**Extracted entries**
<<<<

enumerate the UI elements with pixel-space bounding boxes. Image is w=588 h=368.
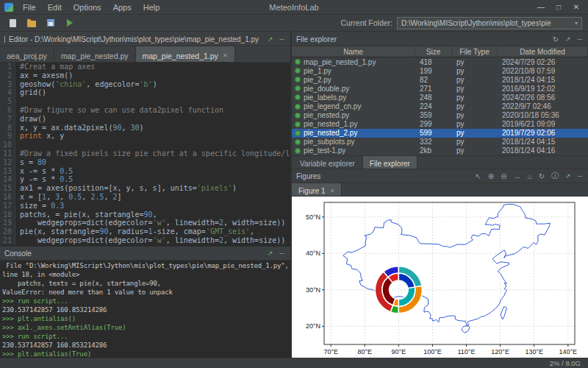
float-panel-icon[interactable]: ↗ [266, 250, 275, 257]
svg-text:20°N: 20°N [306, 322, 320, 330]
file-row[interactable]: pie_double.py271py2016/9/19 12:02 [292, 84, 588, 93]
column-header-date-modified[interactable]: Date Modified [498, 46, 588, 57]
figure-tabs: Figure 1 ✕ [292, 183, 588, 197]
file-row[interactable]: pie_subplots.py332py2018/1/24 04:15 [292, 138, 588, 146]
file-row[interactable]: pie_1.py199py2022/10/8 07:59 [292, 66, 588, 75]
current-folder-value: D:\Working\MIScript\Jython\mis\plot_type… [401, 19, 551, 27]
file-name: pie_labels.py [304, 93, 346, 102]
collapse-panel-icon[interactable]: ─ [576, 35, 584, 43]
figure-tab[interactable]: Figure 1 ✕ [292, 183, 342, 196]
collapse-panel-icon[interactable]: ─ [576, 172, 584, 180]
file-type-cell: py [452, 146, 498, 155]
column-header-size[interactable]: Size [415, 46, 452, 57]
file-type-cell: py [452, 67, 498, 75]
svg-text:80°E: 80°E [357, 348, 372, 355]
file-name: pie_nested_2.py [304, 129, 357, 137]
file-name: pie_1.py [304, 67, 331, 75]
float-panel-icon[interactable]: ↗ [266, 35, 275, 43]
console-line: >>> plt.antialias(True) [2, 350, 288, 358]
file-row[interactable]: pie_nested.py359py2020/10/18 05:36 [292, 111, 588, 120]
file-type-cell: py [452, 129, 498, 137]
editor-tab[interactable]: map_pie_nested.py [54, 46, 136, 62]
svg-text:40°N: 40°N [306, 250, 320, 257]
python-file-icon [295, 139, 301, 145]
open-file-button[interactable] [25, 16, 38, 29]
file-row[interactable]: pie_2.py82py2018/1/24 04:15 [292, 75, 588, 84]
python-file-icon [295, 94, 301, 100]
tab-variable-explorer[interactable]: Variable explorer [293, 156, 362, 169]
code-line: 2ax = axesm() [0, 71, 290, 80]
tab-close-icon[interactable]: ✕ [330, 188, 335, 194]
run-button[interactable] [63, 16, 76, 29]
file-row[interactable]: map_pie_nested_1.py418py2024/7/29 02:26 [292, 57, 588, 66]
full-extent-icon[interactable]: ⌂ [526, 172, 534, 180]
figure-canvas[interactable]: 70°E80°E90°E100°E110°E120°E130°E140°E20°… [292, 197, 588, 358]
code-editor[interactable]: 1#Creat a map axes2ax = axesm()3geoshow(… [0, 63, 290, 247]
file-type-cell: py [452, 138, 498, 146]
editor-tab[interactable]: map_pie_nested_1.py✕ [136, 46, 235, 62]
code-text: pie(x, startangle=90, radius=1-size, cma… [20, 227, 254, 236]
file-row[interactable]: pie_legend_cn.py224py2022/9/7 02:46 [292, 102, 588, 110]
file-row[interactable]: pie_nested_2.py599py2019/7/29 02:06 [292, 129, 588, 138]
select-cursor-icon[interactable]: ↖ [473, 172, 482, 180]
zoom-in-icon[interactable]: ⊕ [487, 172, 495, 180]
save-button[interactable] [44, 16, 57, 29]
python-file-icon [295, 113, 301, 118]
current-folder-combobox[interactable]: D:\Working\MIScript\Jython\mis\plot_type… [397, 17, 582, 29]
tab-file-explorer[interactable]: File explorer [363, 156, 417, 169]
file-table-header[interactable]: NameSizeFile TypeDate Modified [292, 46, 588, 57]
file-row[interactable]: pie_labels.py248py2024/2/26 08:56 [292, 93, 588, 102]
column-header-file-type[interactable]: File Type [452, 46, 498, 57]
file-type-cell: py [452, 111, 498, 119]
line-number: 9 [0, 132, 15, 141]
console-line: >>> run script... [2, 332, 288, 341]
python-file-icon [295, 130, 301, 136]
file-row[interactable]: pie_test-1.py2kbpy2018/1/24 04:16 [292, 146, 588, 155]
code-text: ax1 = axes(position=[x, y, s, s], units=… [20, 184, 237, 193]
menu-apps[interactable]: Apps [107, 1, 137, 13]
figures-panel-title: Figures [296, 172, 320, 180]
maximize-button[interactable]: □ [550, 3, 567, 11]
editor-tab-label: aea_proj.py [7, 52, 47, 60]
line-number: 12 [0, 158, 15, 167]
console-output[interactable]: File "D:\Working\MIScript\Jython\mis\plo… [0, 261, 290, 358]
menu-file[interactable]: File [17, 1, 42, 13]
code-text: #Draw a fixed pixels size pie chart at a… [20, 149, 290, 158]
refresh-icon[interactable]: ↻ [551, 35, 560, 43]
collapse-panel-icon[interactable]: ─ [279, 35, 286, 43]
window-controls: — □ ✕ [532, 3, 585, 11]
editor-tab[interactable]: aea_proj.py [0, 46, 54, 62]
collapse-panel-icon[interactable]: ─ [279, 250, 286, 257]
menu-options[interactable]: Options [68, 1, 107, 13]
console-line: patchs, texts = pie(x, startangle=90, [2, 279, 288, 288]
dropdown-arrow-icon[interactable]: ▾ [575, 20, 578, 26]
identify-icon[interactable]: ⓘ [550, 171, 560, 181]
rotate-icon[interactable]: ↻ [537, 172, 546, 180]
column-header-name[interactable]: Name [292, 46, 415, 57]
menu-edit[interactable]: Edit [42, 1, 68, 13]
tab-close-icon[interactable]: ✕ [223, 52, 228, 59]
file-name-cell: pie_legend_cn.py [292, 102, 415, 110]
code-line: 13x -= s * 0.5 [0, 167, 290, 176]
code-line: 18patchs, = pie(x, startangle=90, [0, 210, 290, 219]
zoom-out-icon[interactable]: ⊖ [499, 172, 508, 180]
new-script-button[interactable] [6, 16, 19, 29]
china-map-pie-chart: 70°E80°E90°E100°E110°E120°E130°E140°E20°… [292, 197, 587, 358]
file-size-cell: 248 [415, 93, 452, 102]
editor-panel-title: Editor - D:\Working\MIScript\Jython\mis\… [9, 35, 259, 43]
file-size-cell: 224 [415, 102, 452, 110]
svg-text:30°N: 30°N [306, 286, 320, 294]
pan-icon[interactable]: ↔ [512, 172, 523, 180]
memory-indicator[interactable]: 2% / 8.0G [550, 359, 581, 367]
console-panel-header: Console ↗ ─ [0, 247, 290, 261]
menu-help[interactable]: Help [137, 1, 166, 13]
float-panel-icon[interactable]: ↗ [564, 172, 573, 180]
file-type-cell: py [452, 58, 498, 66]
float-panel-icon[interactable]: ↗ [564, 35, 573, 43]
minimize-button[interactable]: — [532, 3, 550, 11]
file-row[interactable]: pie_nested_1.py299py2019/6/21 09:09 [292, 120, 588, 129]
code-line: 3geoshow('china', edgecolor='b') [0, 80, 290, 89]
file-name-cell: pie_subplots.py [292, 138, 415, 146]
close-button[interactable]: ✕ [567, 3, 585, 11]
file-explorer-title: File explorer [296, 35, 337, 43]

>>>>

Write the records above out again exactly, but not the pictures.

enumerate the UI elements with pixel-space bounding boxes. Image is w=588 h=368.
float-panel-icon[interactable]: ↗ [266, 250, 275, 257]
svg-text:20°N: 20°N [306, 322, 320, 330]
file-row[interactable]: pie_double.py271py2016/9/19 12:02 [292, 84, 588, 93]
column-header-date-modified[interactable]: Date Modified [498, 46, 588, 57]
figure-tabs: Figure 1 ✕ [292, 183, 588, 197]
file-row[interactable]: pie_subplots.py332py2018/1/24 04:15 [292, 138, 588, 146]
file-row[interactable]: pie_1.py199py2022/10/8 07:59 [292, 66, 588, 75]
current-folder-value: D:\Working\MIScript\Jython\mis\plot_type… [401, 19, 551, 27]
file-name: pie_labels.py [304, 93, 346, 102]
collapse-panel-icon[interactable]: ─ [576, 35, 584, 43]
figure-tab[interactable]: Figure 1 ✕ [292, 183, 342, 196]
collapse-panel-icon[interactable]: ─ [576, 172, 584, 180]
file-type-cell: py [452, 146, 498, 155]
column-header-size[interactable]: Size [415, 46, 452, 57]
file-type-cell: py [452, 67, 498, 75]
svg-text:80°E: 80°E [357, 348, 372, 355]
file-name: pie_nested_2.py [304, 129, 357, 137]
file-name: pie_1.py [304, 67, 331, 75]
float-panel-icon[interactable]: ↗ [266, 35, 275, 43]
console-line: >>> plt.antialias(True) [2, 350, 288, 358]
file-row[interactable]: pie_nested.py359py2020/10/18 05:36 [292, 111, 588, 120]
file-type-cell: py [452, 129, 498, 137]
editor-tab[interactable]: map_pie_nested.py [54, 46, 136, 62]
svg-text:40°N: 40°N [306, 250, 320, 257]
python-file-icon [295, 139, 301, 145]
open-file-button[interactable] [25, 16, 38, 29]
file-row[interactable]: pie_2.py82py2018/1/24 04:15 [292, 75, 588, 84]
python-file-icon [295, 94, 301, 100]
tab-variable-explorer[interactable]: Variable explorer [293, 156, 362, 169]
code-line: 2ax = axesm() [0, 71, 290, 80]
tab-close-icon[interactable]: ✕ [330, 188, 335, 194]
run-button[interactable] [63, 16, 76, 29]
file-row[interactable]: map_pie_nested_1.py418py2024/7/29 02:26 [292, 57, 588, 66]
full-extent-icon[interactable]: ⌂ [526, 172, 534, 180]
figure-canvas[interactable]: 70°E80°E90°E100°E110°E120°E130°E140°E20°… [292, 197, 588, 358]
code-editor[interactable]: 1#Creat a map axes2ax = axesm()3geoshow(… [0, 63, 290, 247]
file-type-cell: py [452, 138, 498, 146]
editor-tab[interactable]: map_pie_nested_1.py✕ [136, 46, 235, 62]
code-text: pie(x, startangle=90, radius=1-size, cma… [20, 227, 254, 236]
file-row[interactable]: pie_legend_cn.py224py2022/9/7 02:46 [292, 102, 588, 110]
file-row[interactable]: pie_nested_2.py599py2019/7/29 02:06 [292, 129, 588, 138]
select-cursor-icon[interactable]: ↖ [473, 172, 482, 180]
zoom-in-icon[interactable]: ⊕ [487, 172, 495, 180]
save-button[interactable] [44, 16, 57, 29]
python-file-icon [295, 113, 301, 118]
current-folder-combobox[interactable]: D:\Working\MIScript\Jython\mis\plot_type… [397, 17, 582, 29]
tab-file-explorer[interactable]: File explorer [363, 156, 417, 169]
file-table-header[interactable]: NameSizeFile TypeDate Modified [292, 46, 588, 57]
file-row[interactable]: pie_labels.py248py2024/2/26 08:56 [292, 93, 588, 102]
column-header-file-type[interactable]: File Type [452, 46, 498, 57]
file-type-cell: py [452, 111, 498, 119]
line-number: 9 [0, 132, 15, 141]
console-line: >>> run script... [2, 332, 288, 341]
python-file-icon [295, 130, 301, 136]
file-row[interactable]: pie_test-1.py2kbpy2018/1/24 04:16 [292, 146, 588, 155]
code-text: ax1 = axes(position=[x, y, s, s], units=… [20, 184, 237, 193]
menu-apps[interactable]: Apps [107, 1, 137, 13]
figures-panel-title: Figures [296, 172, 320, 180]
maximize-button[interactable]: □ [550, 3, 567, 11]
editor-tab-label: aea_proj.py [7, 52, 47, 60]
line-number: 12 [0, 158, 15, 167]
console-output[interactable]: File "D:\Working\MIScript\Jython\mis\plo… [0, 261, 290, 358]
menu-file[interactable]: File [17, 1, 42, 13]
code-text: #Draw a fixed pixels size pie chart at a… [20, 149, 290, 158]
refresh-icon[interactable]: ↻ [551, 35, 560, 43]
collapse-panel-icon[interactable]: ─ [279, 35, 286, 43]
window-controls: — □ ✕ [532, 3, 585, 11]
editor-tab[interactable]: aea_proj.py [0, 46, 54, 62]
collapse-panel-icon[interactable]: ─ [279, 250, 286, 257]
menu-options[interactable]: Options [68, 1, 107, 13]
console-line: patchs, texts = pie(x, startangle=90, [2, 279, 288, 288]
dropdown-arrow-icon[interactable]: ▾ [575, 20, 578, 26]
identify-icon[interactable]: ⓘ [550, 171, 560, 181]
rotate-icon[interactable]: ↻ [537, 172, 546, 180]
column-header-name[interactable]: Name [292, 46, 415, 57]
menu-edit[interactable]: Edit [42, 1, 68, 13]
tab-close-icon[interactable]: ✕ [223, 52, 228, 59]
file-name-cell: pie_legend_cn.py [292, 102, 415, 110]
code-line: 13x -= s * 0.5 [0, 167, 290, 176]
code-line: 18patchs, = pie(x, startangle=90, [0, 210, 290, 219]
zoom-out-icon[interactable]: ⊖ [499, 172, 508, 180]
new-script-button[interactable] [6, 16, 19, 29]
china-map-pie-chart: 70°E80°E90°E100°E110°E120°E130°E140°E20°… [292, 197, 587, 358]
file-size-cell: 248 [415, 93, 452, 102]
editor-panel-title: Editor - D:\Working\MIScript\Jython\mis\… [9, 35, 259, 43]
file-size-cell: 224 [415, 102, 452, 110]
svg-text:30°N: 30°N [306, 286, 320, 294]
pan-icon[interactable]: ↔ [512, 172, 523, 180]
memory-indicator[interactable]: 2% / 8.0G [550, 359, 581, 367]
console-panel-header: Console ↗ ─ [0, 247, 290, 261]
menu-help[interactable]: Help [137, 1, 166, 13]
float-panel-icon[interactable]: ↗ [564, 172, 573, 180]
file-type-cell: py [452, 58, 498, 66]
float-panel-icon[interactable]: ↗ [564, 35, 573, 43]
minimize-button[interactable]: — [532, 3, 550, 11]
file-row[interactable]: pie_nested_1.py299py2019/6/21 09:09 [292, 120, 588, 129]
code-line: 3geoshow('china', edgecolor='b') [0, 80, 290, 89]
file-name-cell: pie_subplots.py [292, 138, 415, 146]
close-button[interactable]: ✕ [567, 3, 585, 11]
file-explorer-title: File explorer [296, 35, 337, 43]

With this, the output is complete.